#### TASK REQUIREMENTS
Give back, word for word, the lines in the listing below from the one holding "نقاط البيانات الرئيسية" down to the one holding "réglementation? Comment utiliser le guide", both ends included.

#### MATERIAL TO PROCESS

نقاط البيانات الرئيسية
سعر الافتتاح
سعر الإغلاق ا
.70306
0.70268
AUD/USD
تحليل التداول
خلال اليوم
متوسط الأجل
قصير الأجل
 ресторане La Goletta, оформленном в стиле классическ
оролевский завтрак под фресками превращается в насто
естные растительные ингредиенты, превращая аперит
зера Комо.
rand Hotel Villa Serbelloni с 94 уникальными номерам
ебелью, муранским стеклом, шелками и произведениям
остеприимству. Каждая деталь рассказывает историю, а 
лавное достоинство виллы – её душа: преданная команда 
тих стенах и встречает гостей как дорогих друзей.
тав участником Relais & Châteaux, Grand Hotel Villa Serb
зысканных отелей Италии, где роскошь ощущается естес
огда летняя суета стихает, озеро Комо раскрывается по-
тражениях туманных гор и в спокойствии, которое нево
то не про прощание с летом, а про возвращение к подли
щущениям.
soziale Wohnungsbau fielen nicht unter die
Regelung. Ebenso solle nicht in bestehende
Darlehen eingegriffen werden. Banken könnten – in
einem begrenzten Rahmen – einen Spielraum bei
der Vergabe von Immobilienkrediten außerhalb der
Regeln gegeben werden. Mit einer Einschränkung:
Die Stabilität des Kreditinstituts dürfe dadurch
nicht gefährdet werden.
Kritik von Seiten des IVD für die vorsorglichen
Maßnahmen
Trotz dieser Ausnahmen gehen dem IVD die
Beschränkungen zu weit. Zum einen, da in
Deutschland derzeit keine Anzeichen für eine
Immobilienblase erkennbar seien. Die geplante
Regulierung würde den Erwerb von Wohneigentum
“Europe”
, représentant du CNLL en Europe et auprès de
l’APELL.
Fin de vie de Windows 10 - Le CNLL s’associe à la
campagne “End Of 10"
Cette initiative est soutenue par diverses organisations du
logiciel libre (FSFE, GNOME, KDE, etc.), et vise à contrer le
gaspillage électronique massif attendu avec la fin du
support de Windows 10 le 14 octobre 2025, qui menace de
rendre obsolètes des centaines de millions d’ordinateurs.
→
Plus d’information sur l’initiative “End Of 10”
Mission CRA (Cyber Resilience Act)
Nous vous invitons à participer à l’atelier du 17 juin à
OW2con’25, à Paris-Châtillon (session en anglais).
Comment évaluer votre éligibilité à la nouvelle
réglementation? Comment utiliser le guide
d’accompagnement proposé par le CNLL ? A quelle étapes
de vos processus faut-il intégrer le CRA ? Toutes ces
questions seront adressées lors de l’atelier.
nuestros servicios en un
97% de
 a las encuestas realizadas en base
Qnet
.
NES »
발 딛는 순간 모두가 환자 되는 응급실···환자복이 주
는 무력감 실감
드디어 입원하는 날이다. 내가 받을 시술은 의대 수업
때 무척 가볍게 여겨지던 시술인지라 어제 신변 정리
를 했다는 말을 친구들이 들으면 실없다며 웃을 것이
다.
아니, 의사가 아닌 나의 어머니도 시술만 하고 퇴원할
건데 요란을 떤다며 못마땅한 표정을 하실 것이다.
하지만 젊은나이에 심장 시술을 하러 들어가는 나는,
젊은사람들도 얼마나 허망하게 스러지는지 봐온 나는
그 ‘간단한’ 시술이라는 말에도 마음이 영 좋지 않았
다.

* * *

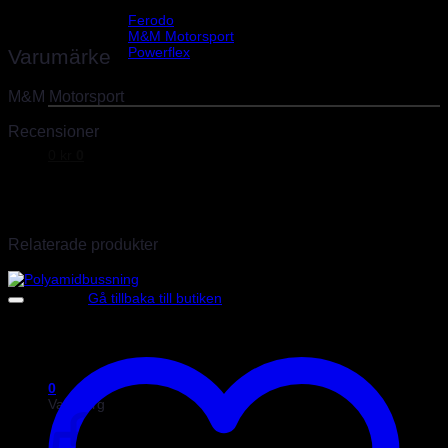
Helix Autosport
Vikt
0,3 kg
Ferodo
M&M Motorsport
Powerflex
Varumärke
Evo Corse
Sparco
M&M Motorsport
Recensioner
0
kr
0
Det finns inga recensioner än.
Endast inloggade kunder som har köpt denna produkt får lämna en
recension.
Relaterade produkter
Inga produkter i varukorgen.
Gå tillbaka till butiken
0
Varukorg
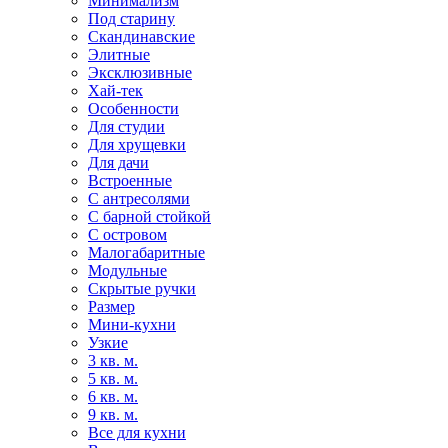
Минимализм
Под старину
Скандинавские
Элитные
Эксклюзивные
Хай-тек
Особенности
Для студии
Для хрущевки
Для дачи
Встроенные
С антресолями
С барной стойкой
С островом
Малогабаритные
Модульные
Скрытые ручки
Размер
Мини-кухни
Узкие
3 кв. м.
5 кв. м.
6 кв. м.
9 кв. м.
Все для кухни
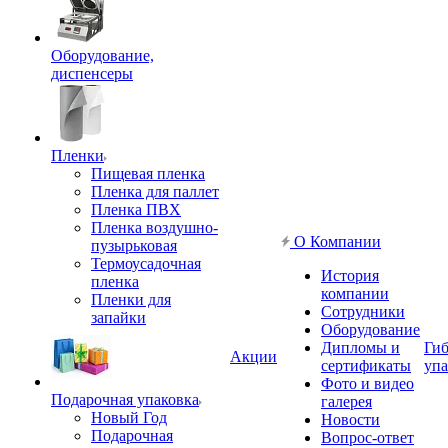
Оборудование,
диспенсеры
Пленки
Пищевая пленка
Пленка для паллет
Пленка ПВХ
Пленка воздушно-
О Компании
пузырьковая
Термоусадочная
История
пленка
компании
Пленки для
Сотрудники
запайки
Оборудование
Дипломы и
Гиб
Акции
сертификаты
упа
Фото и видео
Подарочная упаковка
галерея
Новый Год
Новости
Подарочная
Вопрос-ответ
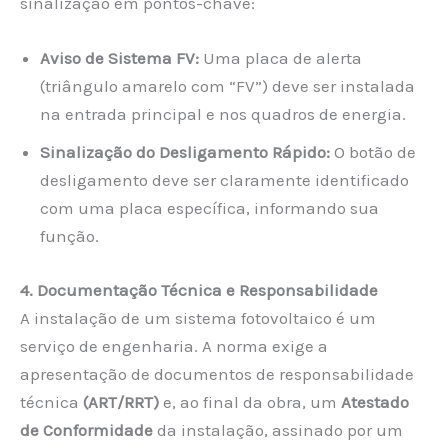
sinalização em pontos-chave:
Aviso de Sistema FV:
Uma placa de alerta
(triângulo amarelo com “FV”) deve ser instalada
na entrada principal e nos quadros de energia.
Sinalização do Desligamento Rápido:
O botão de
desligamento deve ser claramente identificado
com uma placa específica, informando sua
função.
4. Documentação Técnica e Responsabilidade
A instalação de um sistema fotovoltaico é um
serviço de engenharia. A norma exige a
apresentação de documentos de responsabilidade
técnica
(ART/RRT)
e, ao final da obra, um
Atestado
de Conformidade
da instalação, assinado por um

--

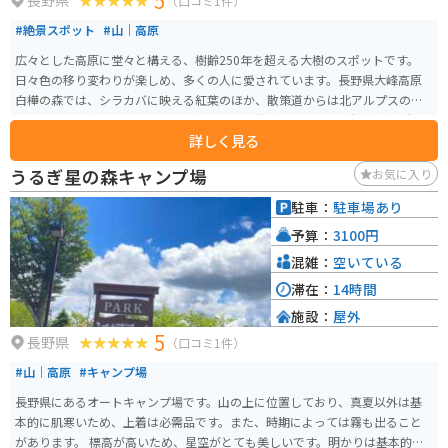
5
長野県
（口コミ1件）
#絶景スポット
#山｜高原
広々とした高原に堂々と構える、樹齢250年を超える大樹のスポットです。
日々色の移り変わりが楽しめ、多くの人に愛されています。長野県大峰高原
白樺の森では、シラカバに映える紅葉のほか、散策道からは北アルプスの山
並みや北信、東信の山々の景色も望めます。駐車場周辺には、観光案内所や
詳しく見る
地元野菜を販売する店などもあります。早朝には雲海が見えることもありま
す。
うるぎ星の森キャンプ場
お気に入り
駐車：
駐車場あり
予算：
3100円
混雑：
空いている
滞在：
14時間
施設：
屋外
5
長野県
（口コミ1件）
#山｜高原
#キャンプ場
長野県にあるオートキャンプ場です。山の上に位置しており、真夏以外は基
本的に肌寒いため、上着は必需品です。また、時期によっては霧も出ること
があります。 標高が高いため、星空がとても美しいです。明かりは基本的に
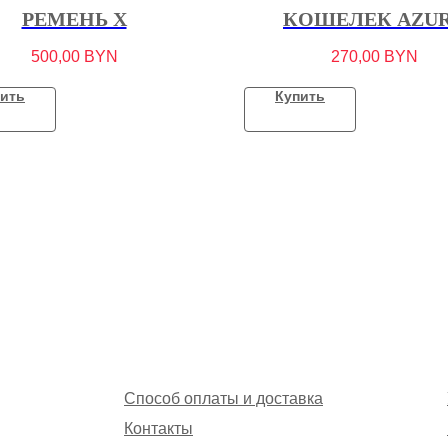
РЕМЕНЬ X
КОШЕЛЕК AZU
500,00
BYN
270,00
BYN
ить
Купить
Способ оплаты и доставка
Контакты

#### ANSWER FOR THIS EXERCISE
نقاط البيانات الرئيسية
سعر الافتتاح
سعر الإغلاق ا
.70306
0.70268
AUD/USD
تحليل التداول
خلال اليوم
متوسط الأجل
قصير الأجل
 ресторане La Goletta, оформленном в стиле классическ
оролевский завтрак под фресками превращается в насто
естные растительные ингредиенты, превращая аперит
зера Комо.
rand Hotel Villa Serbelloni с 94 уникальными номерам
ебелью, муранским стеклом, шелками и произведениям
остеприимству. Каждая деталь рассказывает историю, а 
лавное достоинство виллы – её душа: преданная команда 
тих стенах и встречает гостей как дорогих друзей.
тав участником Relais & Châteaux, Grand Hotel Villa Serb
зысканных отелей Италии, где роскошь ощущается естес
огда летняя суета стихает, озеро Комо раскрывается по-
тражениях туманных гор и в спокойствии, которое нево
то не про прощание с летом, а про возвращение к подли
щущениям.
soziale Wohnungsbau fielen nicht unter die
Regelung. Ebenso solle nicht in bestehende
Darlehen eingegriffen werden. Banken könnten – in
einem begrenzten Rahmen – einen Spielraum bei
der Vergabe von Immobilienkrediten außerhalb der
Regeln gegeben werden. Mit einer Einschränkung:
Die Stabilität des Kreditinstituts dürfe dadurch
nicht gefährdet werden.
Kritik von Seiten des IVD für die vorsorglichen
Maßnahmen
Trotz dieser Ausnahmen gehen dem IVD die
Beschränkungen zu weit. Zum einen, da in
Deutschland derzeit keine Anzeichen für eine
Immobilienblase erkennbar seien. Die geplante
Regulierung würde den Erwerb von Wohneigentum
“Europe”
, représentant du CNLL en Europe et auprès de
l’APELL.
Fin de vie de Windows 10 - Le CNLL s’associe à la
campagne “End Of 10"
Cette initiative est soutenue par diverses organisations du
logiciel libre (FSFE, GNOME, KDE, etc.), et vise à contrer le
gaspillage électronique massif attendu avec la fin du
support de Windows 10 le 14 octobre 2025, qui menace de
rendre obsolètes des centaines de millions d’ordinateurs.
→
Plus d’information sur l’initiative “End Of 10”
Mission CRA (Cyber Resilience Act)
Nous vous invitons à participer à l’atelier du 17 juin à
OW2con’25, à Paris-Châtillon (session en anglais).
Comment évaluer votre éligibilité à la nouvelle
réglementation? Comment utiliser le guide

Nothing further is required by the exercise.